Kimberlee Downs at the border between North and South Korea: 'It was eerie and tense'

North and South Korea might be united at the Winter Olympics but the tense border is still tightly controlled.

"These are tank drops, they're rigged with C-4 (explosive)".

That was the first sign we were getting close to the Korean border.

We'd driven under a structure you could mistake for a bridge, pillars on either side of the road.

"In the event North Korea were to invade and head south, we can blow these tank drops, the two concrete pillars will fall onto the road and block the paths of any oncoming tanks."

Add that to the barbed wire fences, the regular guard houses (every third one or so is manned), the multiple checkpoints.

My cameraman Richard and I had started the day in Seoul. 

It was quiet.

The lunar New Year meant the hustle and bustle was at a minimum. But otherwise it was still exactly as you imagine a big city to be. 

People drinking, eating, socialising, shopping. Taxi drivers keen to point out the City Hall, the ancient Gyeongbokgung Palace. 

A common guard house on the southern side of the border.

No hint that just a hour and a half drive's north is the world's most dangerous border.

We were going up with some New Zealand Defence Force personnel, to do a story on their roles at the DMZ. Those roles vary - communications, monitoring the border crossing, training soldiers and operations management - all aimed at ensuring the 65-year-old armistice isn't breached.

It was eventful.

There were the aforementioned tank drops. At one point a lieutenant pointed out where a land mine had claimed the legs of two South Korea soldiers in 2015 (North Korea is suspected of planting it, but it hasn't been confirmed).

At another Richard had to jump out of the car to sort out a camera issue.

"Don't go off the road" he was warned. There are millions of land mines in this area. Leaving the tarseal is a risk you don't want to take.

Richard Postles and correspondent Kimberlee Downs in an office in the Joint Security Area in the heart of the DMZ. You can see North Korea out the window.

When we arrived in the DMZ filing limitations were put on us. They don't want the North Koreans to be able to get a look at certain South Korean defences, or the locations of their bases.

We were shown where representatives can meet and negotiate, and came within 10 metres of the exceptionally ordinary plain white stakes that marked the demarcation line between the countries.

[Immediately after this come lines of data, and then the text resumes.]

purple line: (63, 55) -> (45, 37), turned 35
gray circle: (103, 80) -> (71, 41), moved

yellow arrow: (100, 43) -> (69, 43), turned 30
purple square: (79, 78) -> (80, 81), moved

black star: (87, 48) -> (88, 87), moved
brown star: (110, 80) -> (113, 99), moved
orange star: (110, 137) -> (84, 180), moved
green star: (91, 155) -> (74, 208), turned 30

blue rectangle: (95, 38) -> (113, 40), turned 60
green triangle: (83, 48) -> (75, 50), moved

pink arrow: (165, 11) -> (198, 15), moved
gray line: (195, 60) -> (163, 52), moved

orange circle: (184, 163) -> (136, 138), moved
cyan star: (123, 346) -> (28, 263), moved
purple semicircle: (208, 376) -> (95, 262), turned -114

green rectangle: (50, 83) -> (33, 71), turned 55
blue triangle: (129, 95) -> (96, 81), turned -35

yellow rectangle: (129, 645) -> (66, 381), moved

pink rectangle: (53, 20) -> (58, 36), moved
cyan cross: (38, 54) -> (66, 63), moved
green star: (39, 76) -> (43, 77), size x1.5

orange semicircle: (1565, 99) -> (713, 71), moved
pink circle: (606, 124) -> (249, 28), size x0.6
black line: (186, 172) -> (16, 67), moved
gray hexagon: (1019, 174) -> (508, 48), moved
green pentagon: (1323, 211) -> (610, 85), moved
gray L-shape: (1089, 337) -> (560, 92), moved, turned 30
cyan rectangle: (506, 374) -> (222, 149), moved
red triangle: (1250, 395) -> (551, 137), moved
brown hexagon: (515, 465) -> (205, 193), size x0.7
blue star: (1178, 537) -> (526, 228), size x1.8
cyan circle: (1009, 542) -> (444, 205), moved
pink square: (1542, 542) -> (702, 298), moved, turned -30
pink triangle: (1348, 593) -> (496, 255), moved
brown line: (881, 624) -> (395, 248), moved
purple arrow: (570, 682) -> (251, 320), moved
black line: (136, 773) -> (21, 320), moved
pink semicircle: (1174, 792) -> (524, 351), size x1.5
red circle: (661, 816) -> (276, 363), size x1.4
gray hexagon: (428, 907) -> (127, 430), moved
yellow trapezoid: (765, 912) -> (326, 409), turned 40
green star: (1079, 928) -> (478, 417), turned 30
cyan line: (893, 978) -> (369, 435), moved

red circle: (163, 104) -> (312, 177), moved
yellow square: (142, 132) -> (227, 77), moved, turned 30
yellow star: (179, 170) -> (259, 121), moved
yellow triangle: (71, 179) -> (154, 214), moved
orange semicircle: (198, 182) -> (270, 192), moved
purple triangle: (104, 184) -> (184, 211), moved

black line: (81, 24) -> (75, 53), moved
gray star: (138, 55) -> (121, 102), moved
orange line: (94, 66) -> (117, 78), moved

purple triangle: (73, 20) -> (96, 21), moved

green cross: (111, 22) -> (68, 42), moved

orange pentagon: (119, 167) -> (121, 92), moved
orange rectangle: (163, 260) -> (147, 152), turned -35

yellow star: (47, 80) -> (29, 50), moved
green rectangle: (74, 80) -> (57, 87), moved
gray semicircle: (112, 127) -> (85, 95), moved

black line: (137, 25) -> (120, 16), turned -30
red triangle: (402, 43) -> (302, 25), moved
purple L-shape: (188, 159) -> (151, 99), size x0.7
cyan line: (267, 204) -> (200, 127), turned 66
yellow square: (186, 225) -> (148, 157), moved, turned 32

We were shown how those stationed at the UN Command post - including a New Zealander - contacted the North.

It's an eyebrow-raising system of calling, getting no answer, going to the demarcation line and shouting the message, getting no answer, calling again, getting no answer. 

Eventually the north sends down a cameraman to the border, and films the message as its read out.

Here you have to be careful - you don't want to end up able to be used on a North Korean propaganda video.

View from 'The Shack' in the Joint Security Area. Around 10m from the window you can see some white stakes. They mark the official demarcation line between North and South Korea.

It was eerie. And tense. It's always tense.

Because it was a public holiday, there weren't as many guards present as normal, no tourists (it's a huge attraction, the Southern side of the DMZ gets around 125,000 tourists per year), and propaganda wasn't blaring from the North's speakers like it often is.

Just a group of Kiwis and the odd American, chatting about Kim Jong Un, political tensions, home… 10 metres away from a reclusive country run by a tyrannical regime, which is responsible for heightening nuclear tensions around the world.

We talked about the North Korean soldier who'd defected not far from where we were standing. He was shot multiple times as he made his escape, within metres of a hut labelled the 'Peace House'.

The defector survived.

He now has to be integrated into a society vastly different from the one he risked death to get away from.

Cameraman Richard by a sign for The World’s Most Dangerous Golf Hole at the UN’s Camp Bonifas. You can’t retrieve balls due to the land mines.

One that can seem so far removed, even when it's scarily close.